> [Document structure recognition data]
^^^^^^^^^^^^^^^^

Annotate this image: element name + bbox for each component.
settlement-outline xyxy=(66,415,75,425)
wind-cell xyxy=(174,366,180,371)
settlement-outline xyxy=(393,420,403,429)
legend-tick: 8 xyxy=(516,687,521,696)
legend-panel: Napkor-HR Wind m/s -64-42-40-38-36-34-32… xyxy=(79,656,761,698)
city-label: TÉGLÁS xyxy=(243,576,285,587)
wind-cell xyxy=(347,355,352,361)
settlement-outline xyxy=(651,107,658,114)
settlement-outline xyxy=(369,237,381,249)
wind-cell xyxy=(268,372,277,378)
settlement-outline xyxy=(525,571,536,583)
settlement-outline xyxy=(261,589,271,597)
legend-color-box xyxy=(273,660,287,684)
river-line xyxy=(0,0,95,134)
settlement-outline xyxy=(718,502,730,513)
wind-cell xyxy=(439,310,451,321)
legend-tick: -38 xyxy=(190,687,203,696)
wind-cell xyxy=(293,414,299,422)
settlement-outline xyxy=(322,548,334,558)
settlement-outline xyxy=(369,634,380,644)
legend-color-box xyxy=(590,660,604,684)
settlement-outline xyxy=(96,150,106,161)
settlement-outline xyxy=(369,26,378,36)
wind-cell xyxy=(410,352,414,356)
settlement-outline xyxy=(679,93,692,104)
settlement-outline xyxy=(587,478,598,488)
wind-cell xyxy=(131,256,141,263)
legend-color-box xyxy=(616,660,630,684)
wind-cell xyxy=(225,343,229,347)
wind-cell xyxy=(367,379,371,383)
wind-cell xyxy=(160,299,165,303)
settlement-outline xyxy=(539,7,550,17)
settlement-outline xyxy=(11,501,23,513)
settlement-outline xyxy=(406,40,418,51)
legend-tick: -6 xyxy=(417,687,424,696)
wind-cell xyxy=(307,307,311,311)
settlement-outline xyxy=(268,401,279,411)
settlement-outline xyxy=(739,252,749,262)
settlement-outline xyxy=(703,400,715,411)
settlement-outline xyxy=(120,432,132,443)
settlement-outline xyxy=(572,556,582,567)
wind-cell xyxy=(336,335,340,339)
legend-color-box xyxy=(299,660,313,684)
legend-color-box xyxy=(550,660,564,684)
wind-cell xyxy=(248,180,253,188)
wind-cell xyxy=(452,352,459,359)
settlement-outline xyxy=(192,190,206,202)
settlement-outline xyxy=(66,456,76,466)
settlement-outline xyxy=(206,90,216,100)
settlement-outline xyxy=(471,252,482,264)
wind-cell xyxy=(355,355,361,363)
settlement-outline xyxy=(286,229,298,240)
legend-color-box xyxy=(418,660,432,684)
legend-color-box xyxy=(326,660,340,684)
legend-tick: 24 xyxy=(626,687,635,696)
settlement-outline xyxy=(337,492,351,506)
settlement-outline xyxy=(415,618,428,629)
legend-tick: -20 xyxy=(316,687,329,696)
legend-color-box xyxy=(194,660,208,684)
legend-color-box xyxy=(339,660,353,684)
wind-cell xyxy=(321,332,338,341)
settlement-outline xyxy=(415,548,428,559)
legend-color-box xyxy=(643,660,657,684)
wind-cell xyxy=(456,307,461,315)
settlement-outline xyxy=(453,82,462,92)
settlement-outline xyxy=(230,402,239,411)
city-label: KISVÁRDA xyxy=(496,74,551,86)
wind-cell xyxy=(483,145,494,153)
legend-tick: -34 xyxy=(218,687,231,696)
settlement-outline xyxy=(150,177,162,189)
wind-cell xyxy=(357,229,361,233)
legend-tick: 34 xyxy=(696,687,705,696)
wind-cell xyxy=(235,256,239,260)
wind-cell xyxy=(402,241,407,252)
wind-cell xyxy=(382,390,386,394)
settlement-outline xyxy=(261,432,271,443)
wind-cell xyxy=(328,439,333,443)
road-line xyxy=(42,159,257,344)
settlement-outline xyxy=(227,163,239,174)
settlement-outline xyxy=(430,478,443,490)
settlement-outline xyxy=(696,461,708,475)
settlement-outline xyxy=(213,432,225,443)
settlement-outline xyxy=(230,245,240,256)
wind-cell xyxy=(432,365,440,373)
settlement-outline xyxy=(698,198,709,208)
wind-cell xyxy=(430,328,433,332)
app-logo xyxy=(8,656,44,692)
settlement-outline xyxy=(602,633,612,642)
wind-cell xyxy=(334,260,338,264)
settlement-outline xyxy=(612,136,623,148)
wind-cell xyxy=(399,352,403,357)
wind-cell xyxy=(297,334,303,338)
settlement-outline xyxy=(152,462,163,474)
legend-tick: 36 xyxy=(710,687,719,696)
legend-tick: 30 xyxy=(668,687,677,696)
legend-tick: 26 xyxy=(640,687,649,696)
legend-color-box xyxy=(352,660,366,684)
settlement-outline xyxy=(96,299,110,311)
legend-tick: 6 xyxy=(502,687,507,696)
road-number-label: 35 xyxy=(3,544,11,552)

^^^^^^^^^^^^^^^^

> [Work item] Word for word, return all of the records.

> [Result for this exercise]
Annotate this image: element name + bbox for each component.
settlement-outline xyxy=(66,415,75,425)
wind-cell xyxy=(174,366,180,371)
settlement-outline xyxy=(393,420,403,429)
legend-tick: 8 xyxy=(516,687,521,696)
legend-panel: Napkor-HR Wind m/s -64-42-40-38-36-34-32… xyxy=(79,656,761,698)
city-label: TÉGLÁS xyxy=(243,576,285,587)
wind-cell xyxy=(347,355,352,361)
settlement-outline xyxy=(651,107,658,114)
settlement-outline xyxy=(369,237,381,249)
wind-cell xyxy=(268,372,277,378)
settlement-outline xyxy=(525,571,536,583)
settlement-outline xyxy=(261,589,271,597)
legend-color-box xyxy=(273,660,287,684)
river-line xyxy=(0,0,95,134)
settlement-outline xyxy=(718,502,730,513)
wind-cell xyxy=(439,310,451,321)
legend-tick: -38 xyxy=(190,687,203,696)
wind-cell xyxy=(293,414,299,422)
settlement-outline xyxy=(322,548,334,558)
settlement-outline xyxy=(369,634,380,644)
legend-color-box xyxy=(590,660,604,684)
settlement-outline xyxy=(96,150,106,161)
settlement-outline xyxy=(369,26,378,36)
wind-cell xyxy=(410,352,414,356)
settlement-outline xyxy=(679,93,692,104)
settlement-outline xyxy=(587,478,598,488)
wind-cell xyxy=(131,256,141,263)
legend-color-box xyxy=(616,660,630,684)
wind-cell xyxy=(225,343,229,347)
wind-cell xyxy=(367,379,371,383)
wind-cell xyxy=(160,299,165,303)
settlement-outline xyxy=(539,7,550,17)
settlement-outline xyxy=(11,501,23,513)
settlement-outline xyxy=(406,40,418,51)
legend-tick: -6 xyxy=(417,687,424,696)
wind-cell xyxy=(307,307,311,311)
settlement-outline xyxy=(268,401,279,411)
settlement-outline xyxy=(739,252,749,262)
settlement-outline xyxy=(703,400,715,411)
settlement-outline xyxy=(120,432,132,443)
settlement-outline xyxy=(572,556,582,567)
wind-cell xyxy=(336,335,340,339)
legend-color-box xyxy=(299,660,313,684)
legend-color-box xyxy=(550,660,564,684)
wind-cell xyxy=(248,180,253,188)
wind-cell xyxy=(452,352,459,359)
settlement-outline xyxy=(192,190,206,202)
settlement-outline xyxy=(66,456,76,466)
settlement-outline xyxy=(206,90,216,100)
settlement-outline xyxy=(471,252,482,264)
wind-cell xyxy=(355,355,361,363)
settlement-outline xyxy=(286,229,298,240)
legend-color-box xyxy=(418,660,432,684)
legend-color-box xyxy=(326,660,340,684)
legend-tick: 24 xyxy=(626,687,635,696)
settlement-outline xyxy=(337,492,351,506)
settlement-outline xyxy=(415,618,428,629)
legend-tick: -20 xyxy=(316,687,329,696)
legend-color-box xyxy=(194,660,208,684)
legend-color-box xyxy=(339,660,353,684)
wind-cell xyxy=(321,332,338,341)
settlement-outline xyxy=(415,548,428,559)
legend-color-box xyxy=(643,660,657,684)
wind-cell xyxy=(456,307,461,315)
settlement-outline xyxy=(453,82,462,92)
settlement-outline xyxy=(230,402,239,411)
city-label: KISVÁRDA xyxy=(496,74,551,86)
wind-cell xyxy=(483,145,494,153)
legend-tick: -34 xyxy=(218,687,231,696)
settlement-outline xyxy=(150,177,162,189)
wind-cell xyxy=(357,229,361,233)
legend-tick: 34 xyxy=(696,687,705,696)
wind-cell xyxy=(235,256,239,260)
wind-cell xyxy=(402,241,407,252)
wind-cell xyxy=(382,390,386,394)
settlement-outline xyxy=(261,432,271,443)
wind-cell xyxy=(328,439,333,443)
road-line xyxy=(42,159,257,344)
settlement-outline xyxy=(227,163,239,174)
settlement-outline xyxy=(430,478,443,490)
settlement-outline xyxy=(696,461,708,475)
settlement-outline xyxy=(213,432,225,443)
settlement-outline xyxy=(230,245,240,256)
wind-cell xyxy=(432,365,440,373)
settlement-outline xyxy=(698,198,709,208)
wind-cell xyxy=(430,328,433,332)
app-logo xyxy=(8,656,44,692)
settlement-outline xyxy=(602,633,612,642)
wind-cell xyxy=(334,260,338,264)
settlement-outline xyxy=(612,136,623,148)
wind-cell xyxy=(399,352,403,357)
wind-cell xyxy=(297,334,303,338)
settlement-outline xyxy=(152,462,163,474)
legend-tick: 36 xyxy=(710,687,719,696)
legend-tick: 30 xyxy=(668,687,677,696)
legend-tick: 26 xyxy=(640,687,649,696)
legend-color-box xyxy=(352,660,366,684)
settlement-outline xyxy=(96,299,110,311)
legend-tick: 6 xyxy=(502,687,507,696)
road-number-label: 35 xyxy=(3,544,11,552)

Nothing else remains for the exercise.